Seattle and the region in general are interconnected by
a great system of ferries. The boats are large and roomy, have snack bars, and offer a fantastic view of the beauty that is the Pacific Northwest, the many islands themselves, and the glorious mountains of Washington state: the Cascades on the mainland and the towering, snow-clad Olympics on the peninsula.
The ferry leaves the Port Angeles harbor and the kids settle down. It takes an hour and a half to make the crossing. Joe, Ben and I and go top side for a better view. The sky is cloud swept and blue and the Olympic mountains shimmer in the haze.
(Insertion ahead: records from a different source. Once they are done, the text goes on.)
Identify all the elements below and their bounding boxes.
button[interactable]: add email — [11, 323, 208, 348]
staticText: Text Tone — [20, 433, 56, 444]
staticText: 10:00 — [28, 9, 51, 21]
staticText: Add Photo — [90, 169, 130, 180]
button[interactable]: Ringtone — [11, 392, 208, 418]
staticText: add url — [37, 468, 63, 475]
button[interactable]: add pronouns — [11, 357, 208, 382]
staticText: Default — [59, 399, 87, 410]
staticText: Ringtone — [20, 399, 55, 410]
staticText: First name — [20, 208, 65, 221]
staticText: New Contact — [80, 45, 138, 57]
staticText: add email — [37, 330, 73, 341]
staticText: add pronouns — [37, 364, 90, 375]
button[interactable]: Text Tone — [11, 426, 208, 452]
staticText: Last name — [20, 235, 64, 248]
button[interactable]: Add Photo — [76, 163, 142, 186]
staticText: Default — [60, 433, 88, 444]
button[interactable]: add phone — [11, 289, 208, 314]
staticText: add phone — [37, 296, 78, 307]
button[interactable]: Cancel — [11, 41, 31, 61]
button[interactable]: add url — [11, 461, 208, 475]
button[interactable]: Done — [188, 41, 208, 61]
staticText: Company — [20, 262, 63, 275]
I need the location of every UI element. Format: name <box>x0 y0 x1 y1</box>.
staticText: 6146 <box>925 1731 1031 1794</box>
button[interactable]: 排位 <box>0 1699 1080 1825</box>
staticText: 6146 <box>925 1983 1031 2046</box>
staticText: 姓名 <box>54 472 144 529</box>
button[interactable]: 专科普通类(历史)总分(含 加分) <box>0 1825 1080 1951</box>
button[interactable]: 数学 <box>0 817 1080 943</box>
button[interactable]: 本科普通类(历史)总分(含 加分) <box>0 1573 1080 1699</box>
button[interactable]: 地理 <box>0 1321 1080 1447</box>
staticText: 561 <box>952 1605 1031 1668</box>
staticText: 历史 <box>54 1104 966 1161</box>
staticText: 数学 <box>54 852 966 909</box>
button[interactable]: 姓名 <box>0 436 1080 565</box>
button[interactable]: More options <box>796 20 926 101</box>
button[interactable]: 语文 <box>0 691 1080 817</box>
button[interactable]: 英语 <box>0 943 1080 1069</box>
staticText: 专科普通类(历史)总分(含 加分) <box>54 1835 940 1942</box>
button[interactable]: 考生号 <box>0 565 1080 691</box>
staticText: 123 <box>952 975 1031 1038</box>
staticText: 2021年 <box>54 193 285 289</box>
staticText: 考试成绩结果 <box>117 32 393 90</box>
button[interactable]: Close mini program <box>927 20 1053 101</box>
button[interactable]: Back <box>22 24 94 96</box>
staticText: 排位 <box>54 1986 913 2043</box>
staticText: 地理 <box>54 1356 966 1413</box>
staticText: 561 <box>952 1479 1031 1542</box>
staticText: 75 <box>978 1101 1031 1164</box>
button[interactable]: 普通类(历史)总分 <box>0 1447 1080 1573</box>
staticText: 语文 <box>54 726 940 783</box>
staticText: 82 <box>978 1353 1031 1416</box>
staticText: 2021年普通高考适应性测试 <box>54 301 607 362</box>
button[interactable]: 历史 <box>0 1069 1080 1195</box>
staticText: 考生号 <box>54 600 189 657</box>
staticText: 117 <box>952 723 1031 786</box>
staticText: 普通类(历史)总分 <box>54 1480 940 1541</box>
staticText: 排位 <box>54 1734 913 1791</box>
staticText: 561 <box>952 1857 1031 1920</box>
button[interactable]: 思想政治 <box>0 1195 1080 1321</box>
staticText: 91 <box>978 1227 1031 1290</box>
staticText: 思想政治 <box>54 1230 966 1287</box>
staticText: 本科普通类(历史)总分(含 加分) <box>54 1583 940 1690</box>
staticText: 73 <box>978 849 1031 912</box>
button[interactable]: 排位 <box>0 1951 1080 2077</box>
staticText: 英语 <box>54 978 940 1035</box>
Ben scans the horizon for pirates while I look for whales.
It’s so awesome to be standing on a ferry boat, crossing an international boundary line and stepping down in Canada. A sudden blast from the ferry announces our arrival and startles all of us as we line up to disembark. The baby recovers quickly and I am impressed by what good travelers the little ones are. We clear customs and enter a lively scene during one of the first truly spring like weekends of the season. The hotel is only a couple blocks away and we find it has some great views of the harbor and the city.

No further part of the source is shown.